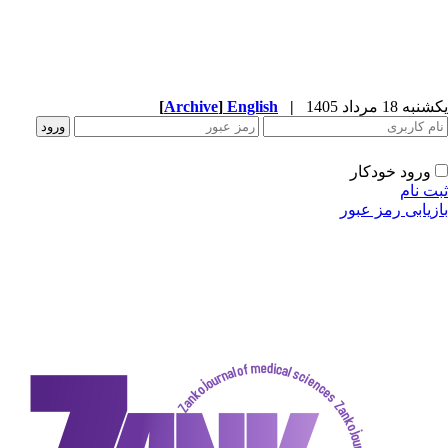
[
Archive
]
English
|
دکار
ز عبور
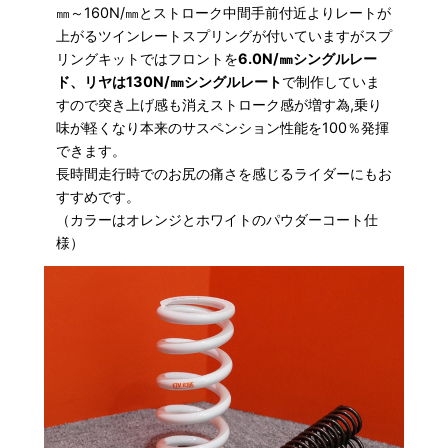
㎜～160N/㎜とストローク中間手前付近よりレートが
上がるツインレートスプリングが付いていますがスプ
リングキットではフロントを
6.0N/㎜シングルレー
ド、リヤは130N/㎜シングルレート
で制作していま
すので突き上げ感も消えストローク感が増す為,乗り
味が軽くなり本来のサスペンション性能を100％発揮
できます。
長時間走行時でのお尻の痛さを感じるライダーにもお
すすめです。
（カラーはオレンジとホワイトのパウダーコート仕
様）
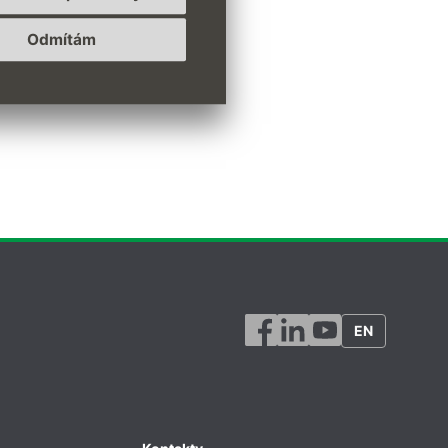
Odmítám
EN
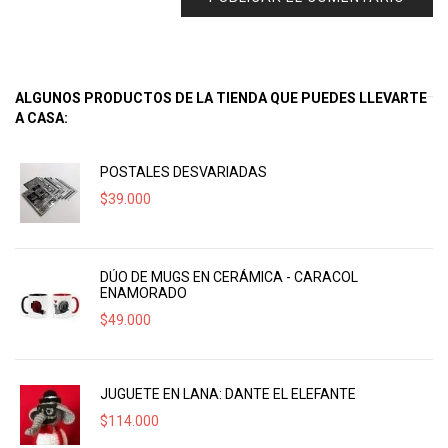
ALGUNOS PRODUCTOS DE LA TIENDA QUE PUEDES LLEVARTE
A CASA:
POSTALES DESVARIADAS
$
39.000
DÚO DE MUGS EN CERÁMICA - CARACOL
ENAMORADO
$
49.000
JUGUETE EN LANA: DANTE EL ELEFANTE
$
114.000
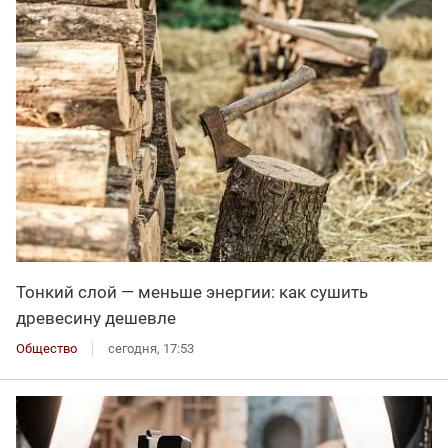
Тонкий слой — меньше энергии: как сушить
древесину дешевле
Общество
сегодня, 17:53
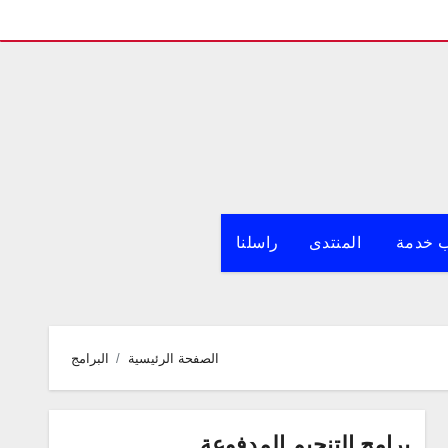
 خدمة
المنتدى
راسلنا
الصفحة الرئيسية
البرامج
برامج التنجيم المدفوعة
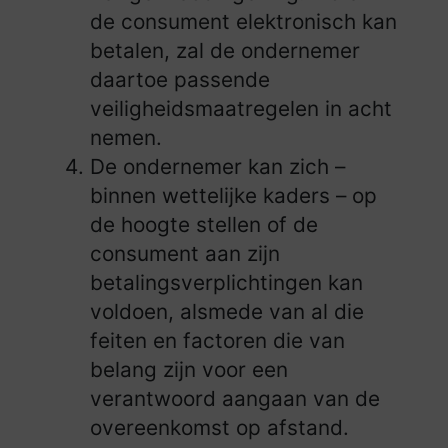
de consument elektronisch kan
betalen, zal de ondernemer
daartoe passende
veiligheidsmaatregelen in acht
nemen.
De ondernemer kan zich –
binnen wettelijke kaders – op
de hoogte stellen of de
consument aan zijn
betalingsverplichtingen kan
voldoen, alsmede van al die
feiten en factoren die van
belang zijn voor een
verantwoord aangaan van de
overeenkomst op afstand.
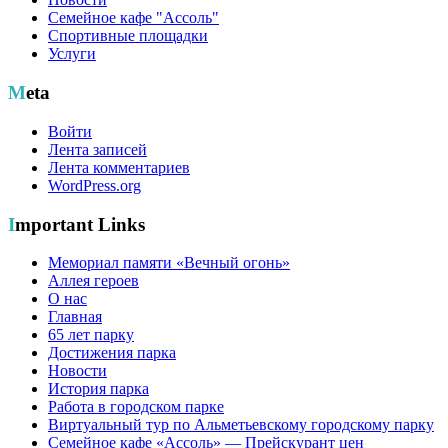
Семейное кафе "Ассоль"
Спортивные площадки
Услуги
Meta
Войти
Лента записей
Лента комментариев
WordPress.org
Important Links
Мемориал памяти «Вечный огонь»
Аллея героев
О нас
Главная
65 лет парку
Достижения парка
Новости
История парка
Работа в городском парке
Виртуальный тур по Альметьевскому городскому парку
Семейное кафе «Ассоль» — Прейскурант цен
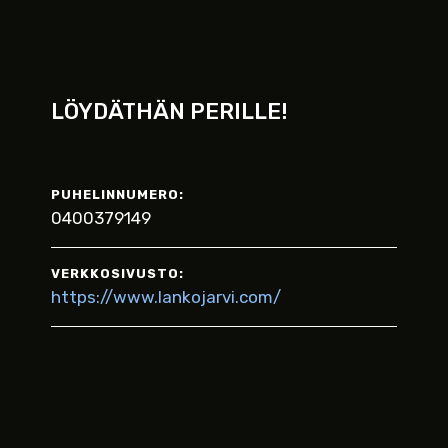
LÖYDÄTHÄN PERILLE!
PUHELINNUMERO:
0400379149
VERKKOSIVUSTO:
https://www.lankojarvi.com/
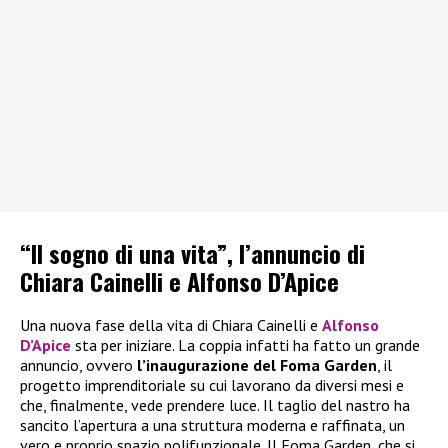
“Il sogno di una vita”, l’annuncio di
Chiara Cainelli e Alfonso D’Apice
Una nuova fase della vita di Chiara Cainelli e
Alfonso
D’Apice
sta per iniziare. La coppia infatti ha fatto un grande
annuncio, ovvero
l’inaugurazione del Foma Garden
, il
progetto imprenditoriale su cui lavorano da diversi mesi e
che, finalmente, vede prendere luce. Il taglio del nastro ha
sancito l’apertura a una struttura moderna e raffinata, un
vero e proprio spazio polifunzionale. Il Foma Garden, che si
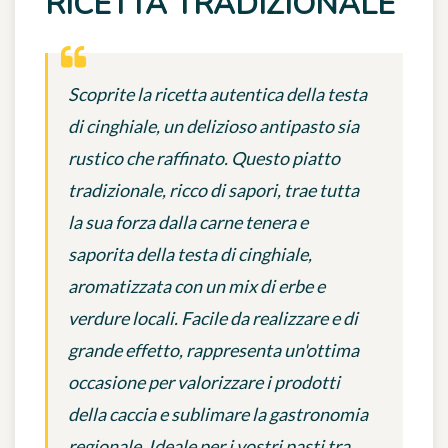
RICETTA TRADIZIONALE
Scoprite la ricetta autentica della testa
di cinghiale, un delizioso antipasto sia
rustico che raffinato. Questo piatto
tradizionale, ricco di sapori, trae tutta
la sua forza dalla carne tenera e
saporita della testa di cinghiale,
aromatizzata con un mix di erbe e
verdure locali. Facile da realizzare e di
grande effetto, rappresenta un'ottima
occasione per valorizzare i prodotti
della caccia e sublimare la gastronomia
regionale. Ideale per i vostri pasti tra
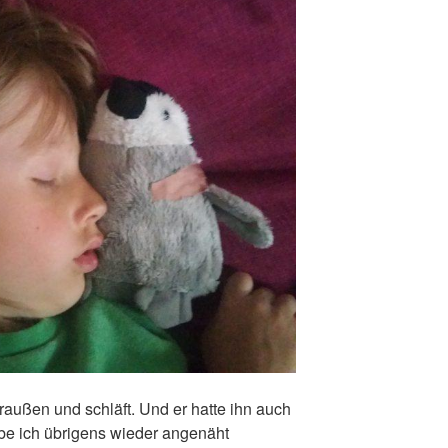
draußen und schläft. Und er hatte ihn auch
abe ich übrigens wieder angenäht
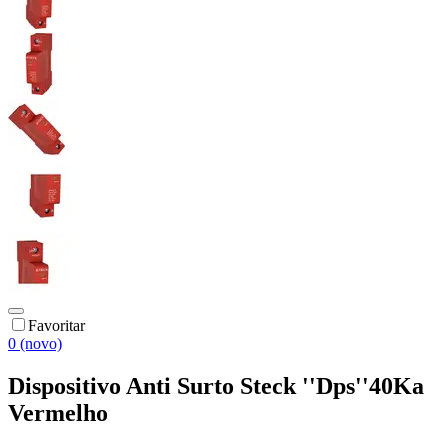
Favoritar
0 (novo)
Dispositivo Anti Surto Steck ''Dps''40Ka
Vermelho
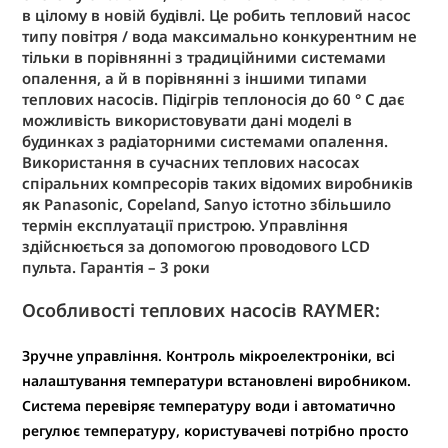
в цілому в новій будівлі. Це робить тепловий насос
типу повітря / вода максимально конкурентним не
тільки в порівнянні з традиційними системами
опалення, а й в порівнянні з іншими типами
теплових насосів. Підігрів теплоносія до 60 ° C дає
можливість використовувати дані моделі в
будинках з радіаторними системами опалення.
Використання в сучасних теплових насосах
спіральних компресорів таких відомих виробників
як Panasonic, Copeland, Sanyo істотно збільшило
термін експлуатації пристрою. Управління
здійснюється за допомогою проводового LCD
пульта. Гарантія – 3 роки
Особливості теплових насосів RAYMER:
Зручне управління.
Контроль мікроелектроніки, всі
налаштування температури встановлені виробником.
Система перевіряє температуру води і автоматично
регулює температуру, користувачеві потрібно просто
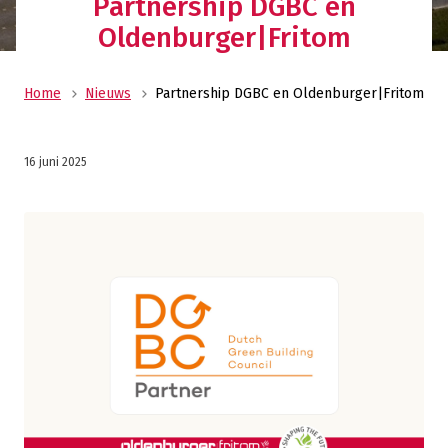
Partnership DGBC en
Oldenburger|Fritom
Home
Nieuws
Partnership DGBC en Oldenburger|Fritom
16 juni 2025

> _TASK STATEMENT_: With images excluded, write the records above out again exactly.

> _FINAL ANSWER_:
[
Archive
]
English
|
دکار
ز عبور
㎜～160N/㎜とストローク中間手前付近よりレートが
上がるツインレートスプリングが付いていますがスプ
リングキットではフロントを
6.0N/㎜シングルレー
ド、リヤは130N/㎜シングルレート
で制作していま
すので突き上げ感も消えストローク感が増す為,乗り
味が軽くなり本来のサスペンション性能を100％発揮
できます。
長時間走行時でのお尻の痛さを感じるライダーにもお
すすめです。
（カラーはオレンジとホワイトのパウダーコート仕
様）
Odmítám
EN
ALGUNOS PRODUCTOS DE LA TIENDA QUE PUEDES LLEVARTE
A CASA:
POSTALES DESVARIADAS
$
39.000
DÚO DE MUGS EN CERÁMICA - CARACOL
ENAMORADO
$
49.000
JUGUETE EN LANA: DANTE EL ELEFANTE
$
114.000
Тонкий слой — меньше энергии: как сушить
древесину дешевле
Общество
сегодня, 17:53
 خدمة
المنتدى
راسلنا
الصفحة الرئيسية
البرامج
برامج التنجيم المدفوعة
de consument elektronisch kan
betalen, zal de ondernemer
daartoe passende
veiligheidsmaatregelen in acht
nemen.
De ondernemer kan zich –
binnen wettelijke kaders – op
de hoogte stellen of de
consument aan zijn
betalingsverplichtingen kan
voldoen, alsmede van al die
feiten en factoren die van
belang zijn voor een
verantwoord aangaan van de
overeenkomst op afstand.
Семейное кафе "Ассоль"
Спортивные площадки
Услуги
Meta
Войти
Лента записей
Лента комментариев
WordPress.org
Important Links
Мемориал памяти «Вечный огонь»
Аллея героев
О нас
Главная
65 лет парку
Достижения парка
Новости
История парка
Работа в городском парке
Виртуальный тур по Альметьевскому городскому парку
Семейное кафе «Ассоль» — Прейскурант цен
LÖYDÄTHÄN PERILLE!
PUHELINNUMERO:
0400379149
VERKKOSIVUSTO:
https://www.lankojarvi.com/
“Il sogno di una vita”, l’annuncio di
Chiara Cainelli e Alfonso D’Apice
Una nuova fase della vita di Chiara Cainelli e
Alfonso
D’Apice
sta per iniziare. La coppia infatti ha fatto un grande
annuncio, ovvero
l’inaugurazione del Foma Garden
, il
progetto imprenditoriale su cui lavorano da diversi mesi e
che, finalmente, vede prendere luce. Il taglio del nastro ha
sancito l’apertura a una struttura moderna e raffinata, un
vero e proprio spazio polifunzionale. Il Foma Garden, che si
RICETTA TRADIZIONALE
Scoprite la ricetta autentica della testa
di cinghiale, un delizioso antipasto sia
rustico che raffinato. Questo piatto
tradizionale, ricco di sapori, trae tutta
la sua forza dalla carne tenera e
saporita della testa di cinghiale,
aromatizzata con un mix di erbe e
verdure locali. Facile da realizzare e di
grande effetto, rappresenta un'ottima
occasione per valorizzare i prodotti
della caccia e sublimare la gastronomia
regionale. Ideale per i vostri pasti tra
draußen und schläft. Und er hatte ihn auch
abe ich übrigens wieder angenäht
Favoritar
0 (novo)
Dispositivo Anti Surto Steck ''Dps''40Ka
Vermelho
в цілому в новій будівлі. Це робить тепловий насос
типу повітря / вода максимально конкурентним не
тільки в порівнянні з традиційними системами
опалення, а й в порівнянні з іншими типами
теплових насосів. Підігрів теплоносія до 60 ° C дає
можливість використовувати дані моделі в
будинках з радіаторними системами опалення.
Використання в сучасних теплових насосах
спіральних компресорів таких відомих виробників
як Panasonic, Copeland, Sanyo істотно збільшило
термін експлуатації пристрою. Управління
здійснюється за допомогою проводового LCD
пульта. Гарантія – 3 роки
Особливості теплових насосів RAYMER:
Зручне управління.
Контроль мікроелектроніки, всі
налаштування температури встановлені виробником.
Система перевіряє температуру води і автоматично
регулює температуру, користувачеві потрібно просто
Partnership DGBC en
Oldenburger|Fritom
Home
Nieuws
Partnership DGBC en Oldenburger|Fritom
16 juni 2025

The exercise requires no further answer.